感謝祭を数日後に控えた午後、かの子はいつも通り子供を小学校まで迎えに行った。普段より30分ほど早く着いた。木の机に腰掛けたお腹の大きな警察官がいつもどおり「こんにちは」と話しかけてきた。彼の机にあるノートに子供と保護者の名前を書くと、子供達を迎えにきた父兄でいつもはごったがえしているカフェテリアは、まだ早いせいかどことなくがらんとしていて都会の石庭のようだった。普段は気にならないのだが、うす緑色の蛍光灯に照らされた塩化ビニールの床が妙にまぶしく目に残る。かの子はもてあました時間を前に、話す相手はいないかと知り合いを探すがまばらな人影にその姿はなかった。手持ちぶさたのまま子供用に低く作られたテーブルに、彼女は腰を下ろした。テーブルの表面には給食に出されたらしいフライドチキンの衣の小さな破片と、オレンジやバナナの皮に貼られている「Sunkist」の小さなステッカーがあった。その破片や紙片にぼんやり見とれていると、どこからともなく父の声が聞こえたように思えた。

「答えはない」父がそう独りごちたのは、(何歳の時か具体的な歳は忘れてしまったが)、かの子が子供の頃だった。その言葉は彼女に告げられたのではなかった。今では売却され賃貸アパートに建て替えられた日本の実家。彼女の記憶の中でその実家の庭はささやかにその姿を残していた。しかしながら時と共に精彩を欠きディテイルがぼんやりとセピア色に所々風化していた。今ではイメージというよりも、言葉で説明できない感情の断片という方がふさわしいかもしれない。それでも時折その断片をほぐして精査していくと、そこには小さなぬくもり、風景のにおい、一部だけくっきりと聞こえる音、それらが新たな解釈を待つように共に浮かび上がってくるのだった。父の短い言葉と庭の断片を精査してみる事は、かの子にとっては素敵な行為だったし、日々繰り返される家事と育児から解放されるひとときの清涼剤だった。

その庭には人の背丈ほどの五葉松が2本、いや3本あり、いつしか台風で飛ばされ先端が失われ(本来の威厳までも喪失したかのような)傾いた五重の石塔があった。それらを囲むように植えられたピンク色のツツジとミヤマキリシマ、ひょろ長くやせっぽちな糸杉、そして苔にまみれた小さな平たい灯籠があった。それが今でもかの子が思い出す実家の庭、その風景の主立った面々だった。

かの子の父はその庭を前につぶやいた。
そして庭で草むしりをする母親は、その父の言葉を不思議な表情で聞いた。
いつも繰り返し思い出される風景だった。

かの子の母親が高校生の時に他界すると、父が亡くなる昨年までほとんど二人は会話らしい会話を交わすことはなかった。
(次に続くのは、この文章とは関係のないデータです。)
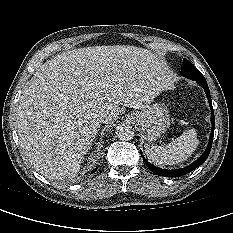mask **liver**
<instances>
[{
  "label": "liver",
  "mask_w": 233,
  "mask_h": 233,
  "mask_svg": "<svg viewBox=\"0 0 233 233\" xmlns=\"http://www.w3.org/2000/svg\"><path fill=\"white\" fill-rule=\"evenodd\" d=\"M171 86L149 50L109 45L74 49L48 60L22 92L17 127L33 168L48 179L74 178L103 116L111 123L120 105L144 109Z\"/></svg>",
  "instance_id": "1"
}]
</instances>
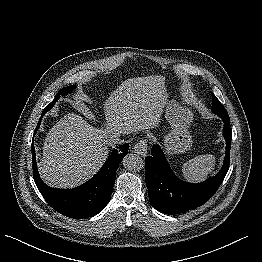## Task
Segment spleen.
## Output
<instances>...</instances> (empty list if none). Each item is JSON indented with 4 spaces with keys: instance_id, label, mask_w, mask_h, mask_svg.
<instances>
[{
    "instance_id": "spleen-1",
    "label": "spleen",
    "mask_w": 262,
    "mask_h": 262,
    "mask_svg": "<svg viewBox=\"0 0 262 262\" xmlns=\"http://www.w3.org/2000/svg\"><path fill=\"white\" fill-rule=\"evenodd\" d=\"M215 166V157L212 154L199 155L183 164V177L189 181L203 180Z\"/></svg>"
}]
</instances>
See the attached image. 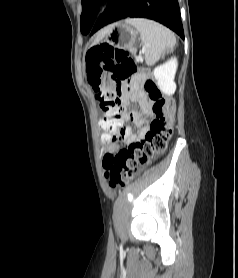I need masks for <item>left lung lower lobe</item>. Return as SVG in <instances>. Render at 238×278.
Listing matches in <instances>:
<instances>
[{
    "instance_id": "0a47b994",
    "label": "left lung lower lobe",
    "mask_w": 238,
    "mask_h": 278,
    "mask_svg": "<svg viewBox=\"0 0 238 278\" xmlns=\"http://www.w3.org/2000/svg\"><path fill=\"white\" fill-rule=\"evenodd\" d=\"M128 17L155 20L184 39L178 0H111L108 10L94 23L91 34L107 24Z\"/></svg>"
}]
</instances>
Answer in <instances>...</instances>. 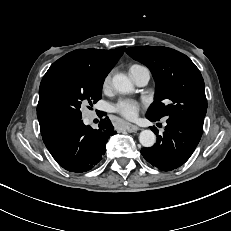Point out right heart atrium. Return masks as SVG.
Returning a JSON list of instances; mask_svg holds the SVG:
<instances>
[{
    "instance_id": "1",
    "label": "right heart atrium",
    "mask_w": 231,
    "mask_h": 231,
    "mask_svg": "<svg viewBox=\"0 0 231 231\" xmlns=\"http://www.w3.org/2000/svg\"><path fill=\"white\" fill-rule=\"evenodd\" d=\"M111 87V73L107 74L103 80L102 88L104 91H108Z\"/></svg>"
}]
</instances>
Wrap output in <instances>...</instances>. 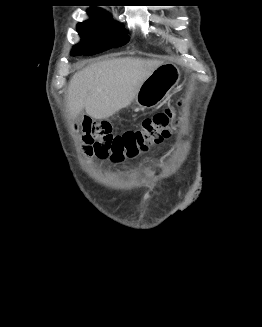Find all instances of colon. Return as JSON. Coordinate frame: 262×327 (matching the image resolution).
<instances>
[{
    "label": "colon",
    "instance_id": "colon-1",
    "mask_svg": "<svg viewBox=\"0 0 262 327\" xmlns=\"http://www.w3.org/2000/svg\"><path fill=\"white\" fill-rule=\"evenodd\" d=\"M176 119V109L168 107L144 119L139 129L115 134L108 121L85 118L81 123L82 148L90 156L121 162L169 138Z\"/></svg>",
    "mask_w": 262,
    "mask_h": 327
}]
</instances>
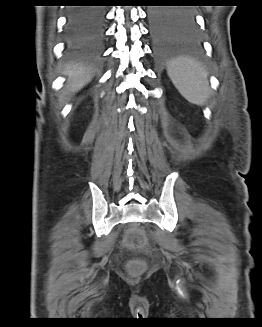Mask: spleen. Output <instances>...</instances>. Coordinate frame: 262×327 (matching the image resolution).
<instances>
[{"mask_svg": "<svg viewBox=\"0 0 262 327\" xmlns=\"http://www.w3.org/2000/svg\"><path fill=\"white\" fill-rule=\"evenodd\" d=\"M167 73L187 101L200 105L208 99L210 88L207 73L198 62L178 58L168 65Z\"/></svg>", "mask_w": 262, "mask_h": 327, "instance_id": "spleen-1", "label": "spleen"}]
</instances>
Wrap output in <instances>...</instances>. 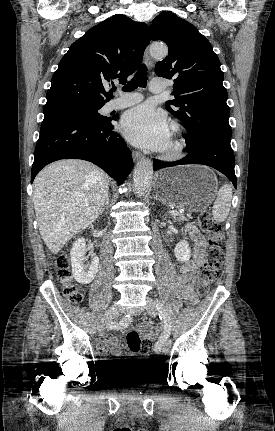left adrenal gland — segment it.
Instances as JSON below:
<instances>
[{
  "mask_svg": "<svg viewBox=\"0 0 275 431\" xmlns=\"http://www.w3.org/2000/svg\"><path fill=\"white\" fill-rule=\"evenodd\" d=\"M154 200H158V201H160V199L158 198V196L156 195V196H154Z\"/></svg>",
  "mask_w": 275,
  "mask_h": 431,
  "instance_id": "1",
  "label": "left adrenal gland"
}]
</instances>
かの子は外国で結婚し、里帰りするのは一年に一度ぐらいであった。時折電話越しに話をすることはあっても、父は返事以外の言葉を口にすることはあまりなかった。

問題の多い父ではあったが、捉え所のない妙な生命力を持った父でもあった。今の言葉に置き換えるとオーラとか、バイタリティーとかの言葉に近いのかもしれない。しかしながらそういった言葉が持つ洗練された雰囲気は父には全くなかった。それらはどちらかと言うと「野趣」と「野蛮」の間をうろつく熱のようなものだった。言葉に出来ない何かしらの痛み、野に属した類の衝動、それでかつ洗練されたフォルム・瞬間がそこには備わっていた。それがどういったものだったのか、一連の言葉にもならず、輪郭を備えた感情にもならず、かの子は理解に苦しんだ。つかむことさえままならなかった。父が内側に抱えていたその熱は当時だけのものだったのだと、父と母がなくなり自分の肉体が当時の両親の歳を越えた辺りから思えるようになった。それは生命に備わった熱のようなものであり、しかしながらかの子の肉体には見いだせない熱でもあった。父の体に巣くうが、本人にはどうにもならない熱だったのかもしれない。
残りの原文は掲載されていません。